Jamie Gersch, CMO at Rothy’s: As the Chief Marketing Officer at Rothy’s, Jamie Gersch oversees global brand marketing and eCommerce strategies to expand the loyal community of over 3 million customers. Jamie is renowned for crafting purpose-driven campaigns that enhance brand equity, relevance, and loyalty, aligning with Rothy’s vision of creating a more sustainable and stylish future. Before joining Rothy’s, Jamie led Old Navy’s global marketing team, fostering brand love through a democratic approach to style for the entire family. Personally dedicated to ensuring all marketing elements reflect the brand’s true essence and emotionally resonate with consumers, Jamie is a recognized industry leader, named as one of the top 50 CMOs by Forbes CMO Next. She graduated Cum Laude from Colgate University with a BA in Sociology. Passionate about supporting organizations focused on the education of young children, Jamie serves on the board of Boys & Girls Clubs of America. She resides in Marin County with her husband Jordan and their three children: Sam, Noah, and Abby.
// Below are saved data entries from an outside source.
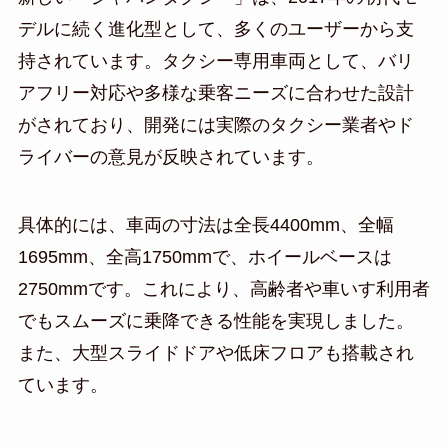
デルに続く進化型として、多くのユーザーから支
持されています。タクシー専用車両として、バリ
アフリー対応や多様な乗客ニーズに合わせた設計
がされており、開発には実際のタクシー業者やド
ライバーの意見が反映されています。
具体的には、車両の寸法は全長4400mm、全幅
1695mm、全高1750mmで、ホイールベースは
2750mmです。これにより、高齢者や車いす利用者
でもスムーズに乗降できる性能を実現しました。
また、大型スライドドアや低床フロアも搭載され
ています。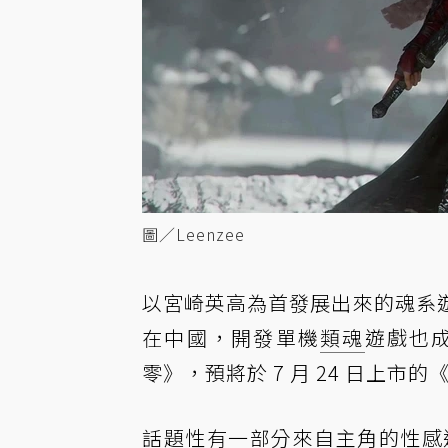
圖／Leenzee
以宮崎英高為首發展出來的魂系
在中國，開發單機
類魂
遊戲也
零》，預將於 7 月 24 日上市的
話題性有一部分來自主角的性感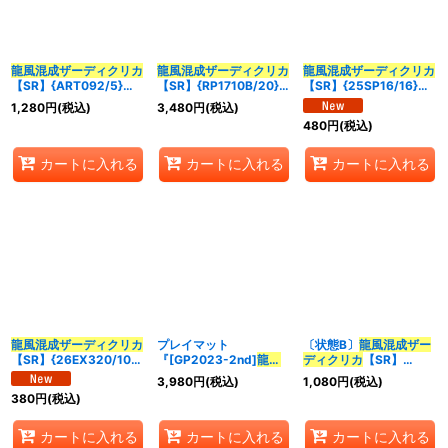
並び順
:
龍風混成
ザーディクリカ
龍風混成
ザーディクリカ
龍風混成
ザーディクリカ
【SR】{ART092/5}
【SR】{RP1710B/20}
【SR】{25SP16/16}
カテゴリ
:
《多》
《多》
《多》
1,280
円
(税込)
3,480
円
(税込)
480
円
(税込)
特集
:
カートに入れる
カートに入れる
カートに入れる
絞り込む
龍風混成
ザーディクリカ
プレイマット
〔状態B〕
龍風混成
ザー
【SR】{26EX320/100}
『[GP2023-2nd]
龍風
ディクリカ
【SR】
《多》
混成
ザーディクリカ
』
{ART092/5}《多》
3,980
円
(税込)
1,080
円
(税込)
【サプライ】{-}
380
円
(税込)
カートに入れる
カートに入れる
カートに入れる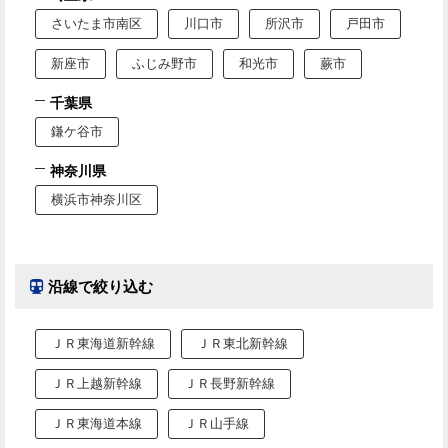
さいたま市南区
川口市
所沢市
戸田市
新座市
ふじみ野市
和光市
蕨市
千葉県
鎌ケ谷市
神奈川県
横浜市神奈川区
沿線で絞り込む
ＪＲ東海道新幹線
ＪＲ東北新幹線
ＪＲ上越新幹線
ＪＲ長野新幹線
ＪＲ東海道本線
ＪＲ山手線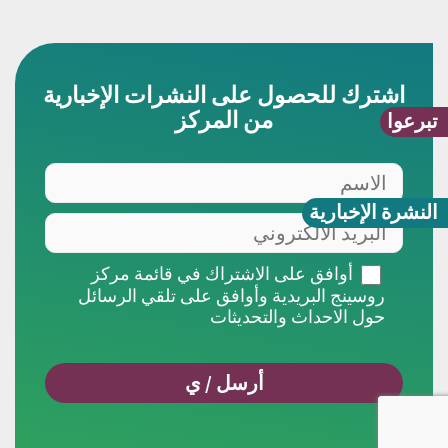
اشترك للحصول على النشرات الإخبارية
من المركز
تبرعوا
الاسم
النشرة الإخبارية
البريد
الالكتروني
أوافق
أوافق على الاشتراك في قائمة مركز
على
روسينج البريدية وأوافق على تلقي الرسائل
الاشتراك
حول الاحداث والتحديثات
في
قائمة
مركز
روسينج
البريدية
وأوافق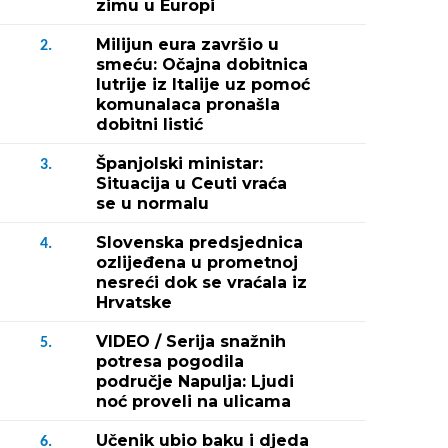
zimu u Europi
Milijun eura završio u
2.
smeću: Očajna dobitnica
lutrije iz Italije uz pomoć
komunalaca pronašla
dobitni listić
Španjolski ministar:
3.
Situacija u Ceuti vraća
se u normalu
Slovenska predsjednica
4.
ozlijeđena u prometnoj
nesreći dok se vraćala iz
Hrvatske
VIDEO / Serija snažnih
5.
potresa pogodila
područje Napulja: Ljudi
noć proveli na ulicama
Učenik ubio baku i djeda
6.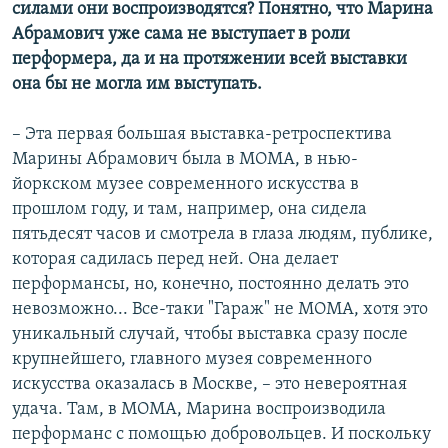
силами они воспроизводятся? Понятно, что Марина
Абрамович уже сама не выступает в роли
перформера, да и на протяжении всей выставки
она бы не могла им выступать.
– Эта первая большая выставка-ретроспектива
Марины Абрамович была в МОМА, в нью-
йоркском музее современного искусства в
прошлом году, и там, например, она сидела
пятьдесят часов и смотрела в глаза людям, публике,
которая садилась перед ней. Она делает
перформансы, но, конечно, постоянно делать это
невозможно... Все-таки "Гараж" не МОМА, хотя это
уникальный случай, чтобы выставка сразу после
крупнейшего, главного музея современного
искусства оказалась в Москве, – это невероятная
удача. Там, в МОМА, Марина воспроизводила
перформанс с помощью добровольцев. И поскольку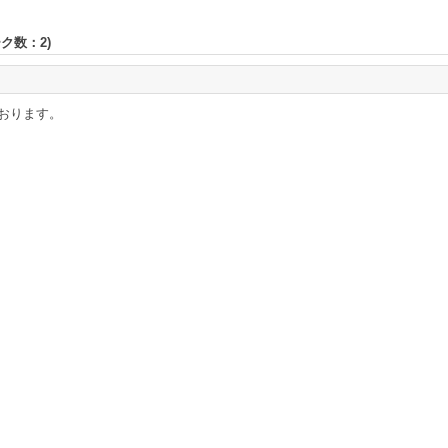
ーク数：
2
)
おります。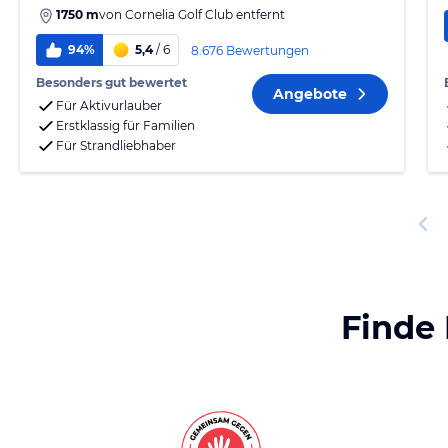
1750 m
von
Cornelia Golf Club
entfernt
94%
5,4
/ 6
8.676 Bewertungen
Besonders gut bewertet
Angebote
Für Aktivurlauber
Erstklassig für Familien
Für Strandliebhaber
Finde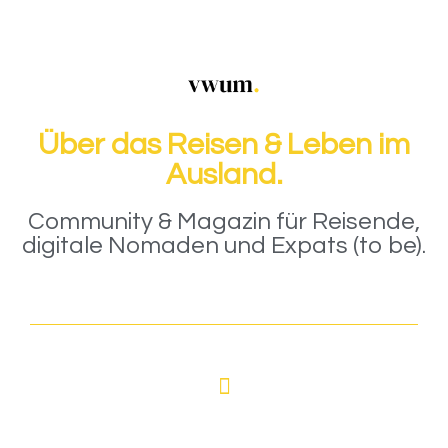
Über das Reisen & Leben im
Ausland.
Community & Magazin für Reisende,
digitale Nomaden und Expats (to be).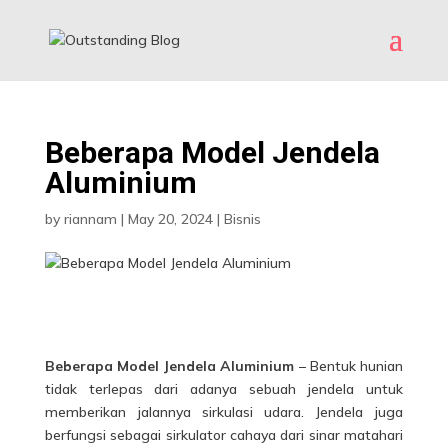
Beberapa Model Jendela
Aluminium
by
riannam
|
May 20, 2024
|
Bisnis
Beberapa Model Jendela Aluminium
– Bentuk hunian
tidak terlepas dari adanya sebuah jendela untuk
memberikan jalannya sirkulasi udara. Jendela juga
berfungsi sebagai sirkulator cahaya dari sinar matahari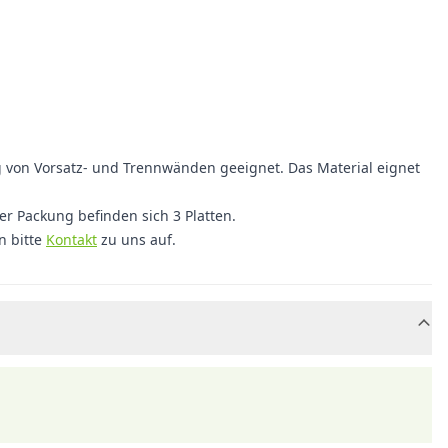
ng von Vorsatz- und Trennwänden geeignet. Das Material eignet
er Packung befinden sich 3 Platten.
n bitte
Kontakt
zu uns auf.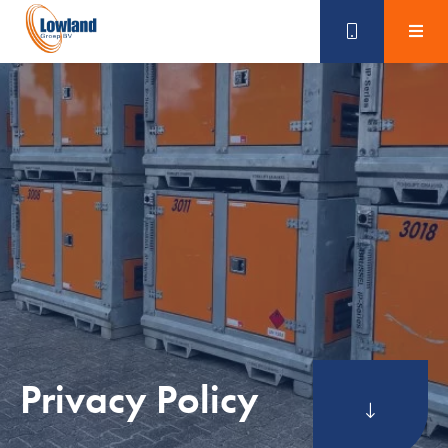
Skip
naar
content
Privacy Policy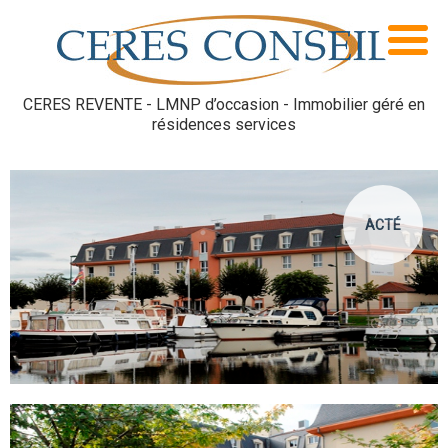
CERES REVENTE - LMNP d’occasion - Immobilier géré en
résidences services
ACTÉ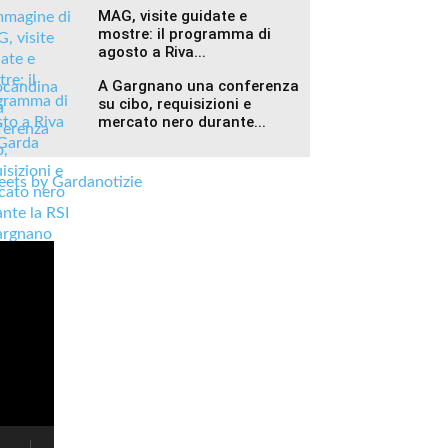
MAG, visite guidate e
mostre: il programma di
agosto a Riva...
A Gargnano una conferenza
su cibo, requisizioni e
mercato nero durante...
ets by Gardanotizie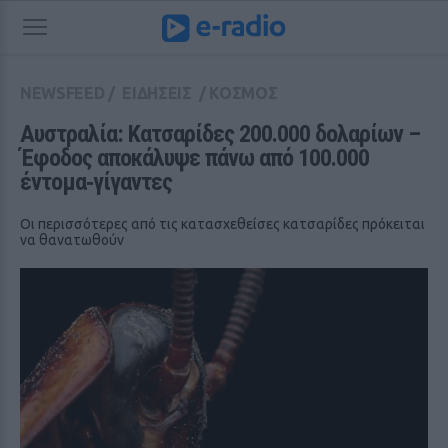
NEWSFEED
/
ΕΙΔΗΣΕΙΣ
/
ΚΟΣΜΟΣ
Αυστραλία: Κατσαρίδες 200.000 δολαρίων – 
Έφοδος αποκάλυψε πάνω από 100.000 
έντομα‑γίγαντες
Οι περισσότερες από τις κατασχεθείσες κατσαρίδες πρόκειται
να θανατωθούν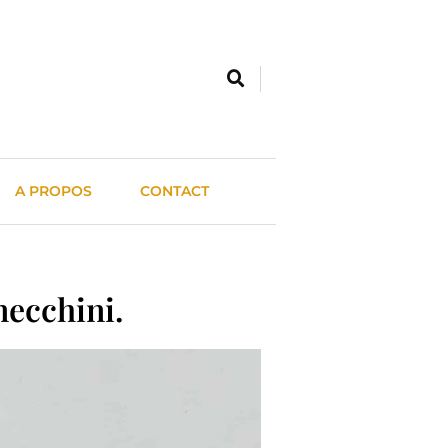
A PROPOS
CONTACT
necchini.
Kory Marchisotto, CMO at e.l.f. Beauty, President at Keys Soulcare: The personification of e.l.f.’s renegade spirit, Kory’s fearless approach to marketing has helped fuel the company’s 19 consecutive quarters of net sales growth, grow e.l.f. Cosmetics to become the #3 largest mass cosmetics brand nationally, and secure the brand’s spot as Gen-Z’s #1 favorite cosmetics brand. Since joining e.l.f. Beauty in 2019, Kory has not only led the resurgence of e.l.f. Cosmetics but also strategically expanded the company’s portfolio to include e.l.f. SKIN, clean beauty pioneer Well People, the groundbreaking lifestyle beauty brand Keys Soulcare, created with Alicia Keys and high-performance clinically-effective skincare brand Naturium. Kory has been recognized as one of WWD’s 25 Most Inspiring Women, Business Insider’s 27 Most Innovative CMOs in the World, Forbes’s Entrepreneurial CMO 50, Adweek’s Brand Genius—and these are just a handful of the honors that recognize Kory as a powerful change agent and inspirational leader. Through her record- and beauty-boundary breaking results, Kory continues to show the world that anything is e.l.f.ing possible🚀.  

Michelle Taite, CMO at Intuit Mailchimp: Michelle Taite is the Chief Marketing Officer of Intuit Mailchimp. She leads Mailchimp’s Marketing teams and is responsible for the business’ end-to-end brand, acquisition, performance, product, and lifecycle marketing activities globally in addition to overseeing Mailchimp’s internal agency, Wink, who won Ad Age’s In-House Agency of the Year Award in 2023. In this role, Michelle works to bridge performance with the creative and emotional pieces of the brand by connecting small and mid-market businesses around the world with the tools to help them grow, empowering them with content and community, and inspiring them to stay true to themselves. Previously, Michelle was the Vice President of Global Marketing for QuickBooks at Intuit. Before joining Intuit, Michelle served in a variety of brand management roles at Unilever, most notably, leading the iconic core Dove Global Body Wash business.